SOURCE INFORMATION:
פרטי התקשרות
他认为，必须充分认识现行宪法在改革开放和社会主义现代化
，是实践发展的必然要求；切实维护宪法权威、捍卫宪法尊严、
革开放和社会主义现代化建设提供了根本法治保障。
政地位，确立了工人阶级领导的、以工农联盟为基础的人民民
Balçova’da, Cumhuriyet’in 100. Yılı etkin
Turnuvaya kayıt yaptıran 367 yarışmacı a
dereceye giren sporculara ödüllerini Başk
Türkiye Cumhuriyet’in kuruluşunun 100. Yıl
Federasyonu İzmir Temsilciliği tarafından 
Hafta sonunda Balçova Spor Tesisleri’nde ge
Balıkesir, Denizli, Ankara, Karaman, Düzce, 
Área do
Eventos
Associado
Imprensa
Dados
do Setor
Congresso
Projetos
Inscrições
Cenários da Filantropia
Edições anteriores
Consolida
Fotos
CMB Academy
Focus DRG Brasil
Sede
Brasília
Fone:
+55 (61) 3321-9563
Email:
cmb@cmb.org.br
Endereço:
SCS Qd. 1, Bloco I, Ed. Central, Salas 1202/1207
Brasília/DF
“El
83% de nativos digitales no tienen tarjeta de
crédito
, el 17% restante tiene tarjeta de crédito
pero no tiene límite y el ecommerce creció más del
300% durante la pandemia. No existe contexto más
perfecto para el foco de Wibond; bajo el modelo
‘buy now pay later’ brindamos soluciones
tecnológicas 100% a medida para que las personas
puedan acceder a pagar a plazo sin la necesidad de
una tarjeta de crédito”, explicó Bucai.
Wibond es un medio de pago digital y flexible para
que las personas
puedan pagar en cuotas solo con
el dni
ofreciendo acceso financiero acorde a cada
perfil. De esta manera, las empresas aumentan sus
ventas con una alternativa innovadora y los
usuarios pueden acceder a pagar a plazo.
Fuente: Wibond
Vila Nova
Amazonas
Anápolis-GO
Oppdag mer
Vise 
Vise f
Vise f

WHAT YOU ARE ASKED TO DO:
From the data, collect all lines where the string "Balçova" appears.

RESULT OF THIS TASK:
Balçova’da, Cumhuriyet’in 100. Yılı etkin
Hafta sonunda Balçova Spor Tesisleri’nde ge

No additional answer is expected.